What the exercise asks:
In the listing below, find the line containing "افضل المقويات بالكويت" and the line containing "لذلك فنحن لا". Repeat exactly those two lines and every line between them, nothing more.

Record excerpts:
=== Begin Enclosure ===
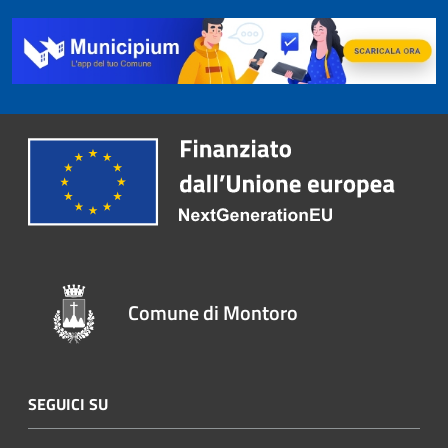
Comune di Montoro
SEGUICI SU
=== End Enclosure ===
=== Begin Enclosure ===
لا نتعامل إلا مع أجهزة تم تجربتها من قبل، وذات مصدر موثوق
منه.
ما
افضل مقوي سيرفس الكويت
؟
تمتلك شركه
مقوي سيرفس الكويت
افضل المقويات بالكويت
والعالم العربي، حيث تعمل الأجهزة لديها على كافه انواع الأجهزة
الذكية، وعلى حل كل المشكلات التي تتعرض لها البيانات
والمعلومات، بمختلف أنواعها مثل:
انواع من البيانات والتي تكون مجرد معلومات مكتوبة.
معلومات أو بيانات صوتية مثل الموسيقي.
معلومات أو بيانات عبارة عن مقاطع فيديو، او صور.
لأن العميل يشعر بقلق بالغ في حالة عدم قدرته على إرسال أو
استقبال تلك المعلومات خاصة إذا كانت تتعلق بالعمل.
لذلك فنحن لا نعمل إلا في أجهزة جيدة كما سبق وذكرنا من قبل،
=== End Enclosure ===
Solved exercise:
افضل المقويات بالكويت
والعالم العربي، حيث تعمل الأجهزة لديها على كافه انواع الأجهزة
الذكية، وعلى حل كل المشكلات التي تتعرض لها البيانات
والمعلومات، بمختلف أنواعها مثل:
انواع من البيانات والتي تكون مجرد معلومات مكتوبة.
معلومات أو بيانات صوتية مثل الموسيقي.
معلومات أو بيانات عبارة عن مقاطع فيديو، او صور.
لأن العميل يشعر بقلق بالغ في حالة عدم قدرته على إرسال أو
استقبال تلك المعلومات خاصة إذا كانت تتعلق بالعمل.
لذلك فنحن لا نعمل إلا في أجهزة جيدة كما سبق وذكرنا من قبل،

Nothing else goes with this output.